During our simulation, weights are kept constant. The main setup follows the experimental design of the institution formation game by [20]. Instead of 24 rounds, however, our simulation runs 300 periods to allow agents’ learning based on reinforcement learning. Table 4 summarizes the parameter settings for the reinforcement-learning algorithm. As social preferences are directly modeled into the agents, the sorting game of [20] is not needed. For the simulations, we build different types of agents, based on our model of social preferences, who may behave similarly to the subjects of the experiment. Similar to [20], we create groups of five agents following the same type of cooperation. Our simulation resembles the Sorted treatment of [20]–agents are sorted into groups of “like-minded people” but are not informed about any sorting criteria. In contrast to their design, we first exogenously impose one of the three punishment institutions before introducing endogenous institutions (see Section 3.6). Exogenous punishment institutions are standard in public goods experiments (see [39], for a meta-analysis), endogenous punishment institutions, in which subjects vote on the institution, are relatively new [16, 40]. The datasets of our simulation results are published at https://osf.io/xhgfq, and the results of the different types of agents are described below.
Rational low cooperators.
Our simulation starts with solely self-interested agents (type i = 1, rational low cooperators) whose only interest is to maximize their own payoff without looking at the results of others. We use this first step to validate the program by comparing the results to game-theoretic predictions. Furthermore, we compare the results to the low cooperators of [20]. We compare the average contributions and payoffs under the different institutions in the experiment with our simulation: a single run and the arithmetic mean of 100 simulation runs (Figs 2 and S3 and Table 5). Learning is highly dependent on coincidence as agents decide randomly at the beginning and have to find their individual optima. Furthermore, agents might be tricked by the dynamics of the simulation. If an agent plays its personal optimum, but all others randomly contribute at a relatively low level, this agent will undervalue this choice. Subjects in the experiment do not have an underlying objective function or at least it is not directly observable, but the patterns emerging from their behavior may be reconstructed by using only simple motives like the ones described above.

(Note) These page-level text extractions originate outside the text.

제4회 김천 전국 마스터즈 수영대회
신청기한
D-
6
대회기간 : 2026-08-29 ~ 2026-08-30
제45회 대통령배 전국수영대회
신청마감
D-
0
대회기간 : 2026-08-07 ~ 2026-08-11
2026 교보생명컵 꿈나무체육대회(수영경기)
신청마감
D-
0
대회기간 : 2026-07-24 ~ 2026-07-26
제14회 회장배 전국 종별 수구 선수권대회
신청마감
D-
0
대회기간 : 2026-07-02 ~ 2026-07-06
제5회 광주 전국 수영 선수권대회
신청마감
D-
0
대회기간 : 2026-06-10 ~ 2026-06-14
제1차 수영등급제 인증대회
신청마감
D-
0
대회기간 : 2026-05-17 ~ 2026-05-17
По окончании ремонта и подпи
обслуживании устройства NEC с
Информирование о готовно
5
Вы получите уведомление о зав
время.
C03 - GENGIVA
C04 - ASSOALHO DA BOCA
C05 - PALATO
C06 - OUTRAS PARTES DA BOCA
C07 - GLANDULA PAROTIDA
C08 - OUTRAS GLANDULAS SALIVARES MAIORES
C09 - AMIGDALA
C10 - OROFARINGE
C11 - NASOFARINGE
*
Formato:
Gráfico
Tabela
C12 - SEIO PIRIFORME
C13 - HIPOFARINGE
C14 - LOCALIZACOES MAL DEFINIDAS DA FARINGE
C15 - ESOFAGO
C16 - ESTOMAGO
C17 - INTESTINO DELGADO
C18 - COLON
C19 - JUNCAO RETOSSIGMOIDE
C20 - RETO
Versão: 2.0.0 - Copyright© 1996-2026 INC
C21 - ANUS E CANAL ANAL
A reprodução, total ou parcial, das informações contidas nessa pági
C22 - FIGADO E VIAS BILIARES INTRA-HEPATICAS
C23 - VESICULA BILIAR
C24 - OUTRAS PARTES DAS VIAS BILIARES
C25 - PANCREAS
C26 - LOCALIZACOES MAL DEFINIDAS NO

Arithmetic mean of 100 simulation runs. In gray: confidence interval (95%) around the mean.
S3 Fig shows the contributions and payoffs of a group of five rational low cooperators, while Fig 2 shows the average contributions and payoffs after 100 simulation runs. In the beginning, agents decide randomly. Yet they quickly learn that lower contributions lead to higher individual payoffs in the setting without punishment. This behavior, however, leads to low payoffs of around 100 on average for every group member, which corresponds to the Nash equilibrium. Similarly, in the experiment, low contributors in Sorted earned an average payoff of 108 without punishment.
Under mild punishment, we observe similar results as in the simulation without punishment. This is because the Nash Equilibrium does not change with mild punishment–it is designed as a non-deterrent sanction scheme [14]. Agents still maximize their individual payoff by free-riding. Due to the costs of punishment (5 tokens fee and 50 tokens fine), the agents’ average payoff is reduced to 45.31 tokens in later periods using this institution. Similarly, low cooperators in the Sorted treatment of [20] earn less with punishment than without–but not significantly less and, with an average of 101 tokens in the mild institution, much more than agents in the simulation.
The individual optimum with severe punishment is identical to the social optimum, namely, every agent fully contributes to the public good. Even though some agents seem to have problems finding the optimal contribution level, imitation leads to the optimum with a higher average payoff than without punishment. Note that imitation will not necessarily help if agents learn from the best agent only. Agents with a lower contribution than ten tokens despite the punishment get a higher payoff than fully contributing ones. Therefore, only these agents would be imitated, resulting in a worse payoff for the imitating individual. This is why in the case of imitation, the last decision of a random agent is copied. In the end, agents earn an average payoff of 129.99 (reduced by the fee of 20) and commit to complete cooperation. In the experiment, low cooperators in Sorted contributed only 84 out of 100 under the severe punishment institution. They even earned slightly less than under the no punishment institution (payoffs of 106 vs. 108). The type rational low cooperator behaves as a homo oeconomicus after learning is converged. Thus, our model can match classical economic theory.
High cooperators.
Next, we try to mimic the behavior of the high cooperators in the experiment of [20]. In the simulation, this type of agent (i = 2) uses an objective function that consists of selfishness and altruism, social welfare, and some inequity aversion (see Table 3). This agent type resembles subjects who are interested in their own payoff. However, altruistic preferences, concerns for social welfare, and inequity aversion dominate the agents’ utility function of type 2. S4 Fig shows the development of contributions and payoffs of five high cooperators in a single run, while Fig 3 represents the average results of 100 simulation runs with this setting. Even though agents do not necessarily learn to contribute the entire endowment, there is a clear tendency to choose a contribution level slightly below full cooperation leading to an average payoff of 146.96 without punishment. Likewise, in the experiment, it was 141 tokens. Under mild punishment, the high cooperator agents increase their contribution to almost full cooperation with 98.20 tokens. However, this small increase does not compensate for the costs of punishment leading to a slight decrease in payoff, in line with the experimental findings. Severe punishment makes it even worse and results in a payoff of around 130 for high cooperators in the simulation and 122 in the experiment.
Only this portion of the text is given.